Lifetime transfers: specific lifetime reliefs: shares and securities: changes in shareholdings
One of the conditions for relief is that the transferred asset is retained by the transferee (or their spouse or civil partner (IHTM11032)) until the death of the transferor or an earlier qualifying sale.
So the relief could be lost if the asset consists of a holding of shares which becomes a different holding, as a result of a reorganisation of share capital for example. IHTA/S135 preserves relief if the ‘new’ holding results from a transaction to which TCGA92/S127 applies or would apply but for TCGA92/S134
Broadly, this covers
- a reorganisation of share capital within TCGA92/S126(1)
- a conversion of securities within TCGA92/S132
- the issue of shares or debentures in exchange for the shares or debentures of another company in circumstances such that TCGA92/S135 applies
- the issue of shares under an arrangement within TCGA92/S136, which deals with reconstructions and amalgamations
- transactions corresponding to the above in respect of unit trust schemes - TCGA92/S99.
When TCGA92/S135 applies,
- treat the original holding and the new holding as the same asset
- if the transferee (or their spouse or civil partner) provided any consideration for the new holding, reduce the market value at the date of death or sale by the amount of the consideration.

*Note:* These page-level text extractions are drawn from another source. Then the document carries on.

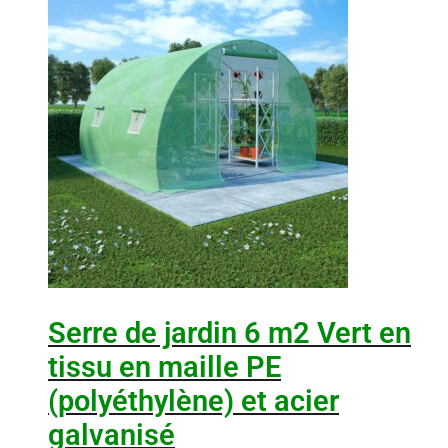
Serre de jardin 6 m2 Vert en
tissu en maille PE
(polyéthylène) et acier
galvanisé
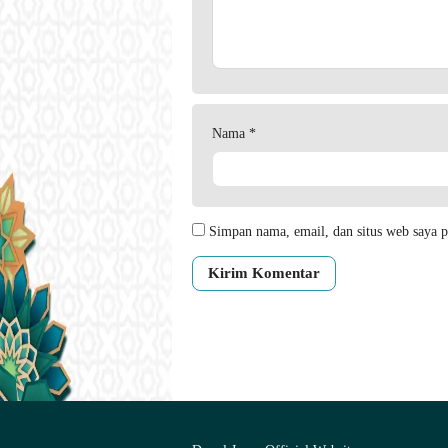
Nama
*
Simpan nama, email, dan situs web saya p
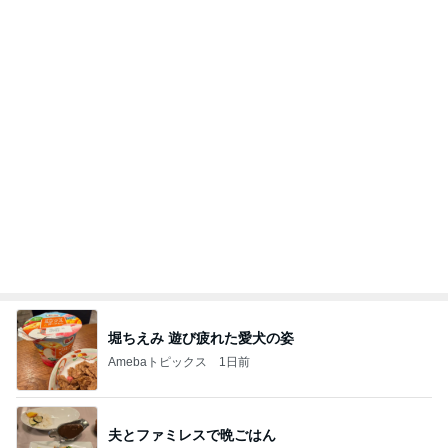
堀ちえみ 遊び疲れた愛犬の姿
Amebaトピックス
1日前
夫とファミレスで晩ごはん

Clarissa transfers 20,000 shares in GHI Plc to her daughter Anna on 5 November 2011. The shares were valued at £20,000. On 1 March 2012 Anna took up a 1 for 2 rights issue at £1 per share, paying £10,000. She now had a new holding of 30,000 shares in GHI Plc valued at £30,000.
On 30 July 2012 Anna sold the holding of 30,000 shares for £25,000. Clarissa died on 1 December 2012 and Inheritance Tax (IHT) is payable on the gift of the shares.
For fall in value relief the value of the shares at the date of sale (£25,000) is reduced by the consideration paid by Anna (£10,000) to £15,000. The fall in value is £5,000.